PROVIDED ENTRIES »
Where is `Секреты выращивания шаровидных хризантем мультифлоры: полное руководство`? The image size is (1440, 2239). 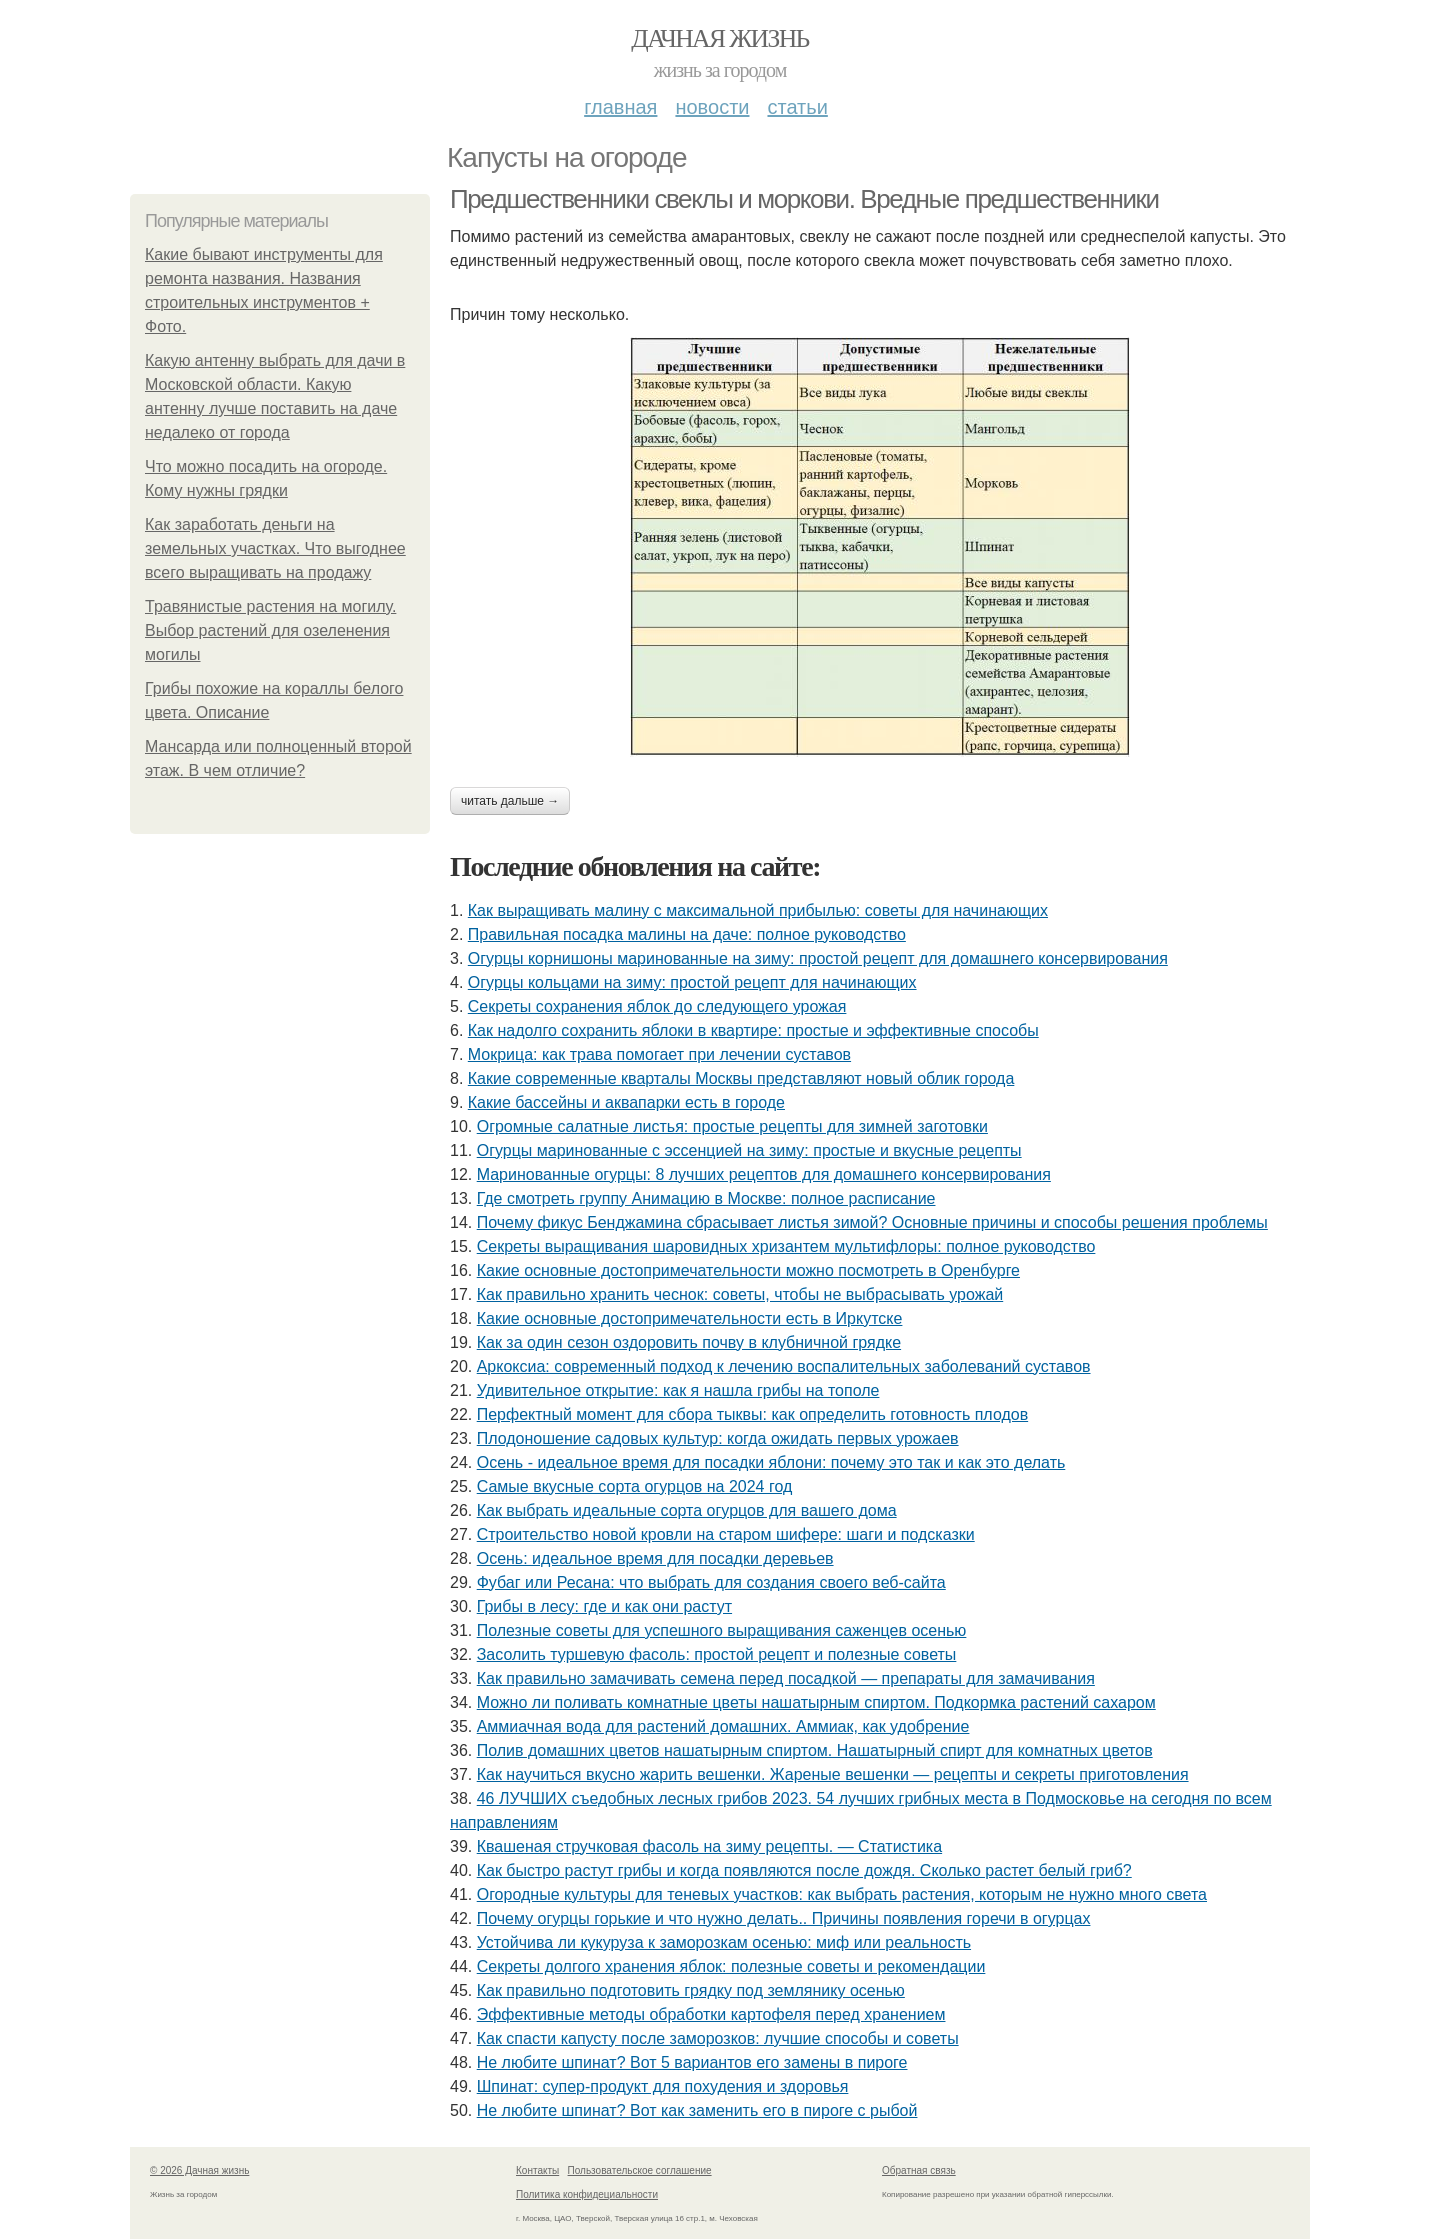
Секреты выращивания шаровидных хризантем мультифлоры: полное руководство is located at coordinates (786, 1246).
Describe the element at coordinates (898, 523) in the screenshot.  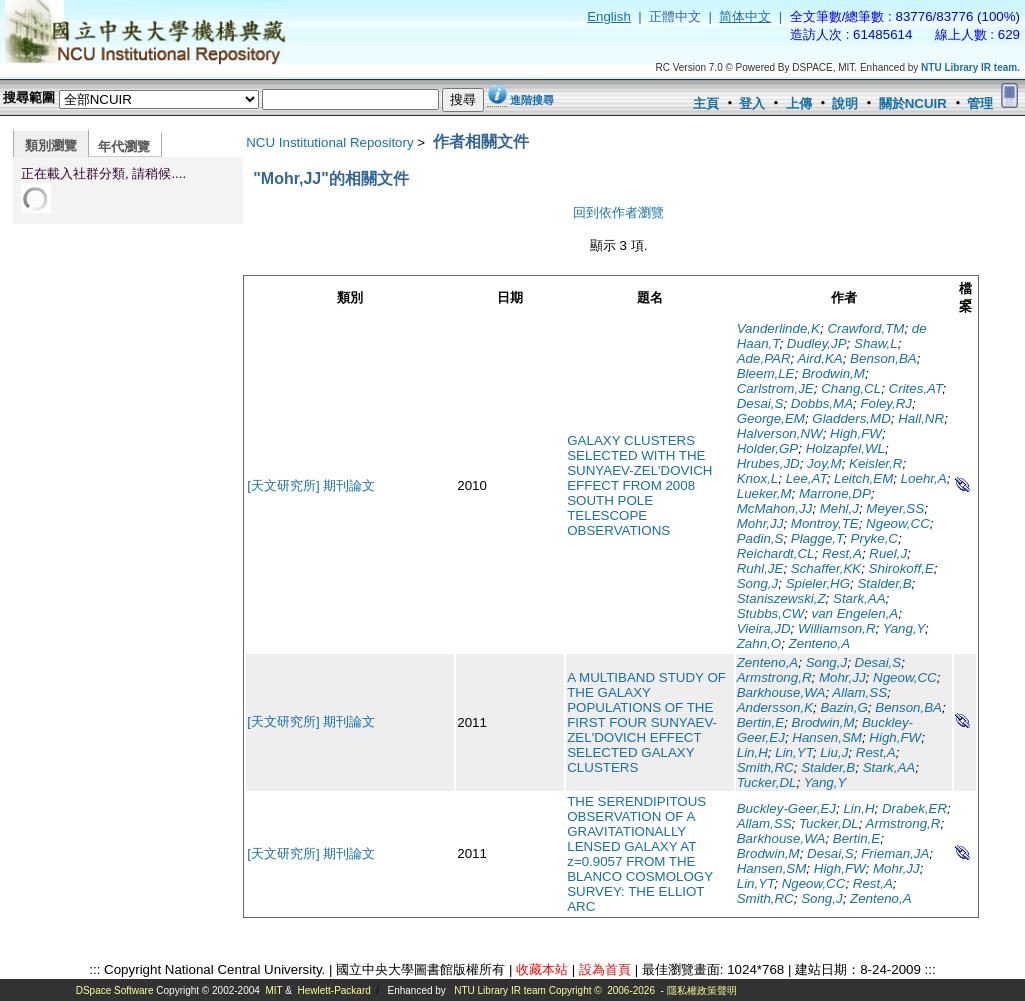
I see `Ngeow,CC` at that location.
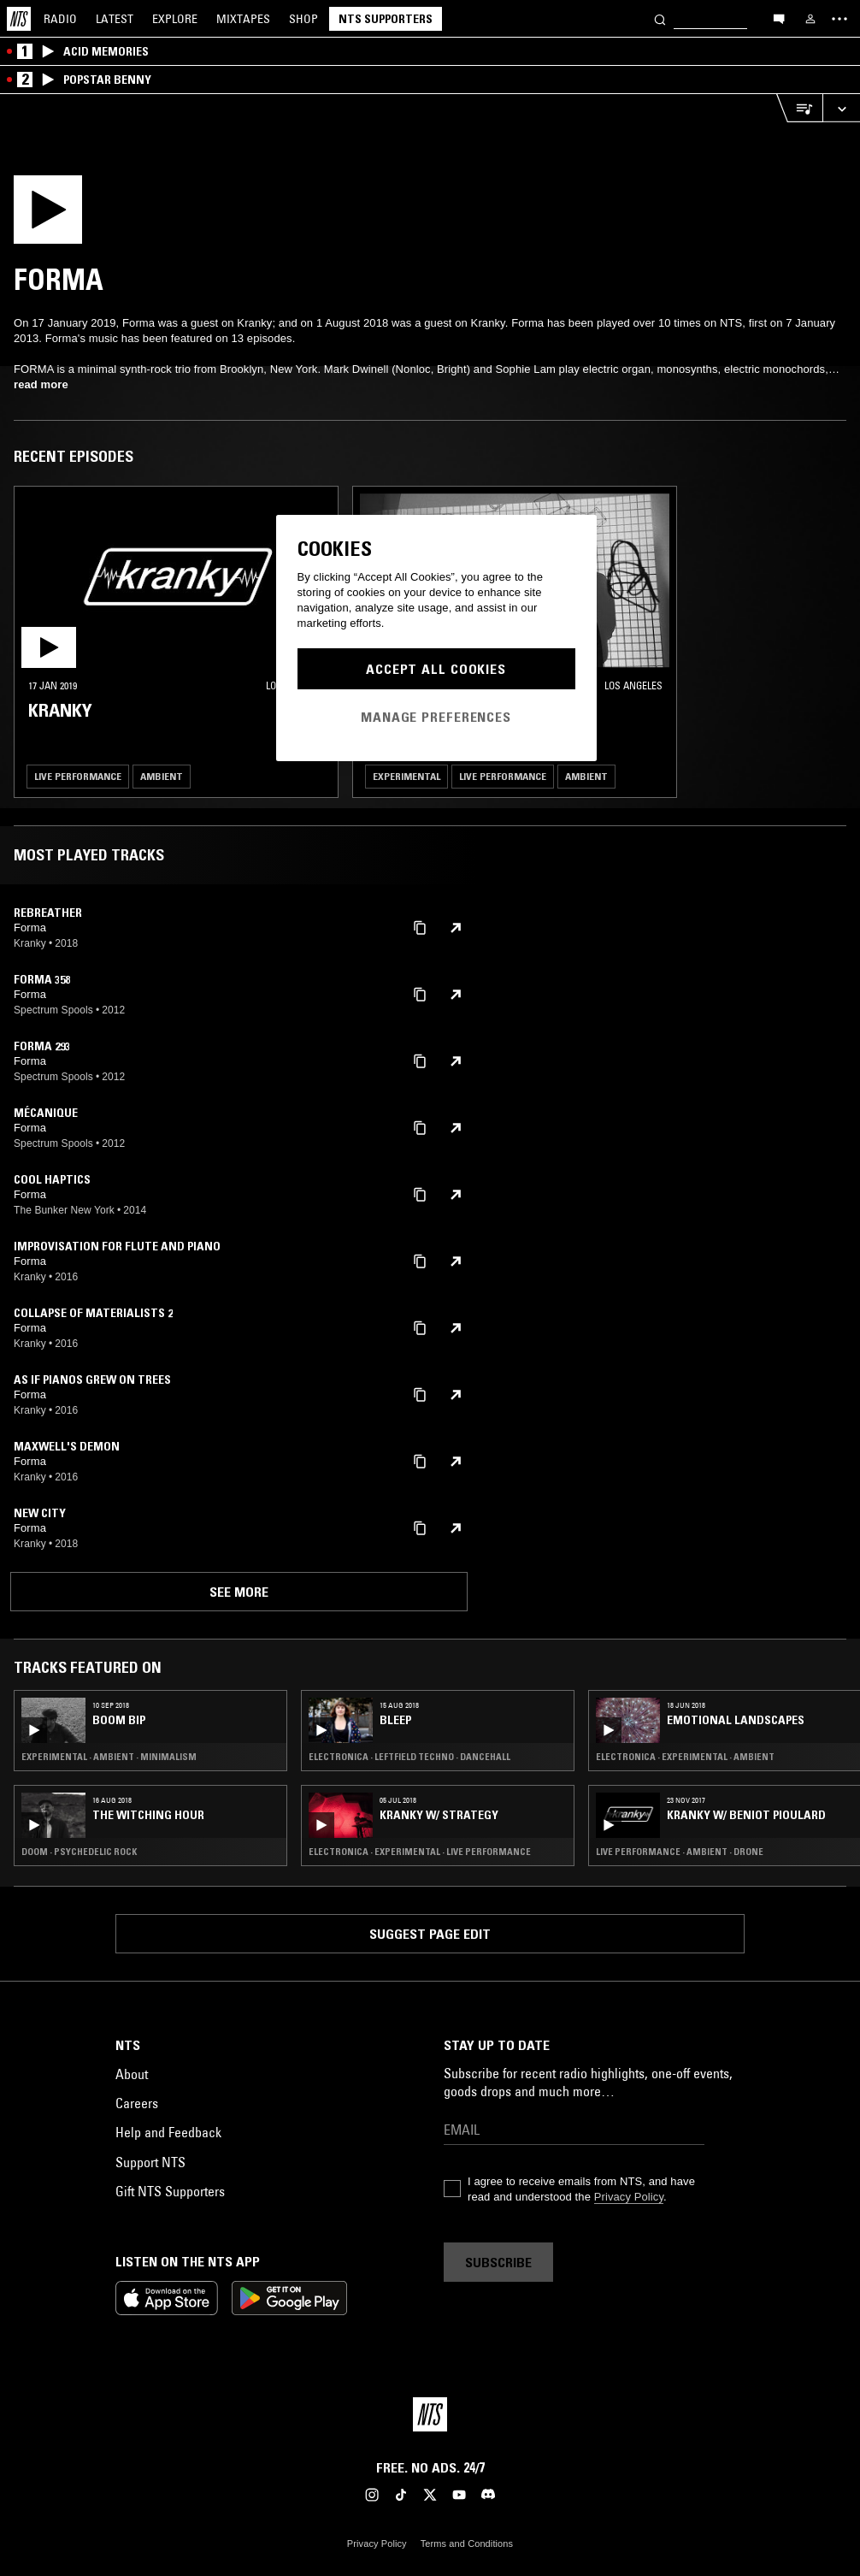  Describe the element at coordinates (114, 19) in the screenshot. I see `Latest` at that location.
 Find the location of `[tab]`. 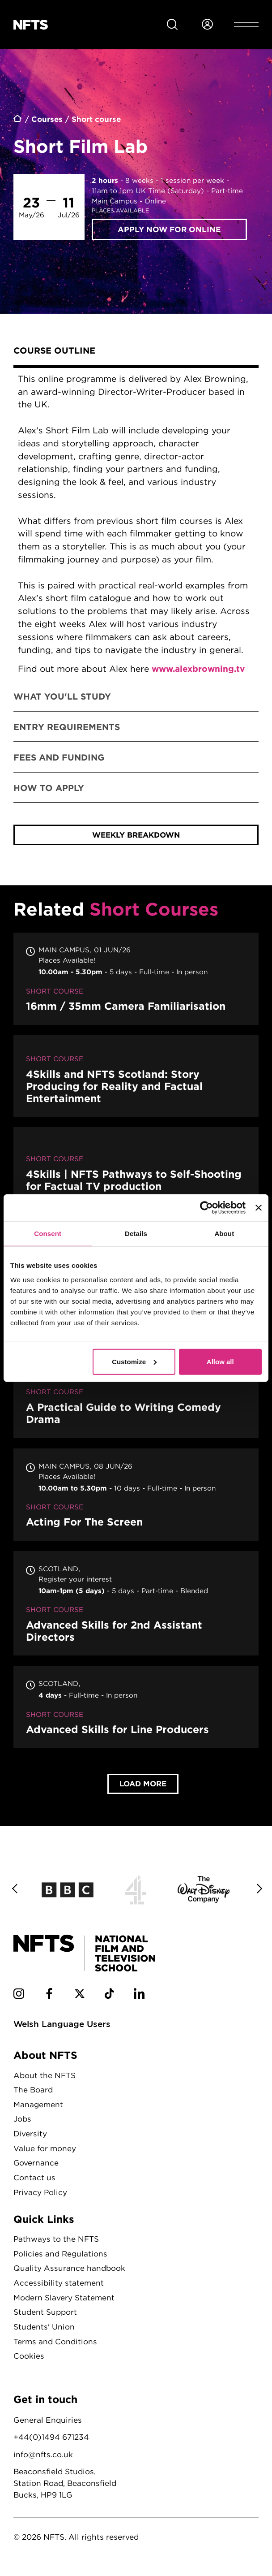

EXERCISE OBJECTIVE »
Exactly as written, reproduce all of the entries while dropping the pictures.

TASK ANSWER »
Where is `Секреты выращивания шаровидных хризантем мультифлоры: полное руководство`? The image size is (1440, 2239). 
Секреты выращивания шаровидных хризантем мультифлоры: полное руководство is located at coordinates (786, 1246).
Describe the element at coordinates (898, 523) in the screenshot.  
I see `Ngeow,CC` at that location.
  Describe the element at coordinates (114, 19) in the screenshot. I see `Latest` at that location.
 Find the location of `[tab]`. 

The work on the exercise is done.